Der Hotelier steckte den Kopf zur Tür hinaus und blies angesichts der äußeren Bedingungen die Backen auf, dann charakterisierte er mit vorbildlicher Effizienz meinen Reisegefährten: »Kleines Fahrrad.«

Auch den vordringlichen Mangel meiner Reiseplanung brachte er mit ähnlicher Bündigkeit auf den Punkt: »Sommer ist gut für Fahrrad. Jetzt ist nicht gut.«

Ich wusste, dass der erste Wegpunkt der Route die Straße vorbei am Flughafen war, und bat ihn, mir den Weg zu beschreiben. Er tat dies mit spürbarem Widerwillen, dann verfiel er in einen nachdrücklichen, inständigen Tonfall: »Zu kalt. Nehmen Sie bitte Taxi, zum Flughafen ist nur wenige Kilometer!«

Er zog sich kopfschüttelnd zurück, dann wandte ich meine wächserne, verzagte Miene den jungen, pudelbemützten Schneepflugfahrern zu, die auf dem Parkplatz gegenüber den Schnee zu riesigen Haufen zusammenschoben. Irgendwo unter meiner Sturmhaube versuchte ich, mir ein Lächeln abzuringen.

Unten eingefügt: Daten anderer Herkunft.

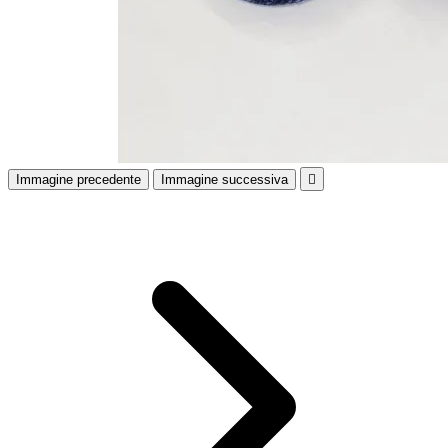
Immagine precedente
Immagine successiva
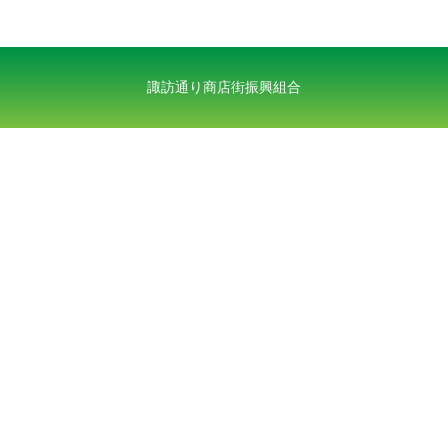
諏訪通り商店街振興組合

Das erste Straßenschild, an dem ich direkt hinter Kirkenes vorbeigekommen war, war ein Wegweiser, der nach Süden wies. Ich hatte eine Weile gebraucht, ihn zu entschlüsseln. Die Buchstaben waren kyrillisch und die festgezurrten Zugbänder meiner Kapuze hatten die Außenwelt zu einem winzigen, fleeceumrahmten Schlitz verengt. Murmansk. Ich wusste nicht viel über diesen Ort, aber er hatte einen angemessen eisigen, an John Le Carré gemahnenden Klang an sich. Welch sinnfälliges Stichwort für tiefgründige Grübeleien zum Auftakt meiner Reise: die zerronnenen Träume einer sozialistischen Utopie und der Abermillionen, die als Folge davon gelitten hatten; die allgegenwärtige Gefahr nuklearer Auslöschung, welche die erste Hälfte meines Lebens begleitet hatte; die grundlegende Stimmung hier oben an den zuckenden Ohren des russischen Bären in einer Zeit von Spannungen zwischen Ost und West, wie es sie seit den Tagen des Eisernen Vorhangs nicht mehr gegeben hatte. Inzwischen hatte es nicht mal mehr geschneit, aber dennoch – und obwohl ich erst zwei Kilometer und eine einzige Erhebung hinter mich gebracht hatte – war ich bereits zu erschlagen und erschüttert gewesen für derlei komplexe Betrachtungen. Nun, da sich die Dämmerung über die einsame Winterlandschaft legte, schaltete mein Verstand gänzlich ab und wurde überbrückt von einem primitiven, benommenen Überlebensinstinkt.

Mühsam schlich und schlitterte ich voran, blinzelte durch eisige Sturmböen auf die grimmige, graue Barentssee, die kümmerlichen Skelette eingeschneiter Birken und mein Garmin-GPS, dessen schreckliche Daten kaum lesbar waren angesichts der verschmierten Schlieren, die ich bei meinen Bemühungen hinterließ, das Display mit matter, dreifach behandschuhter Hand sauber zu wischen. In fünf grauenvollen Stunden hatte ich 36 Kilometer zurückgelegt; dem alten Herrn zufolge lag Näätämö noch mindestens 20 weitere entfernt.

Im Hotel in Kirkenes hatte ich zwei Liter kochendes Wasser mit Energydrink in Pulverform gemixt und in meinen CamelBak-Trinksack gefüllt; ich nahm einen matten Zug aus dem Mundstück und fand es von Eis verstopft vor. Ich senkte den rechten Arm zurück Richtung Lenkerhandschuh und begegnete einer seltsamen Steifheit im Ellenbogen. Benommen begriff ich, dass vereister Schweiß die Ärmel meines Anoraks im rechten Winkel schockgefroren hatte. Nun denn, Scheiß auf die soziale und geopolitische Geschichte aus der Zeit des Eisernen Vorhangs. Ich hatte hier meinen eigenen Kalten Krieg zu führen.